■ PROVIDED RECORDS
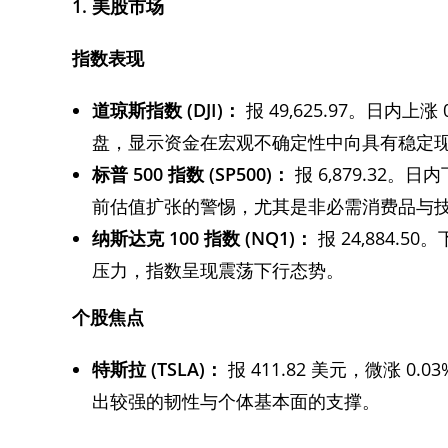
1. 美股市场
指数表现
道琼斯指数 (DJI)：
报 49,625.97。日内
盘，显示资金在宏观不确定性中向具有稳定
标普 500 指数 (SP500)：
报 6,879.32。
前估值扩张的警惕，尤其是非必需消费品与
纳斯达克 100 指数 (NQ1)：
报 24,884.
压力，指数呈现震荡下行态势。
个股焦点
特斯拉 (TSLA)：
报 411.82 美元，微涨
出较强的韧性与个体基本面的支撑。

---

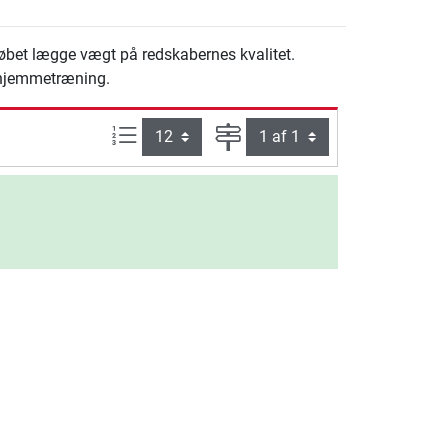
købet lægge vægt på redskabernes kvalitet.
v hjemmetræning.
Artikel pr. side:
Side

■ THE TASK
Given the records above, return exactly the lines starting at the line containing "报 49,625.97。日内" and ending at the line containing "出较强的韧性与个体基本面的支撑。", including both.

■ EXERCISE SOLUTION
报 49,625.97。日内
盘，显示资金在宏观不确定性中向具有稳定
标普 500 指数 (SP500)：
报 6,879.32。
前估值扩张的警惕，尤其是非必需消费品与
纳斯达克 100 指数 (NQ1)：
报 24,884.
压力，指数呈现震荡下行态势。
个股焦点
特斯拉 (TSLA)：
报 411.82 美元，微涨
出较强的韧性与个体基本面的支撑。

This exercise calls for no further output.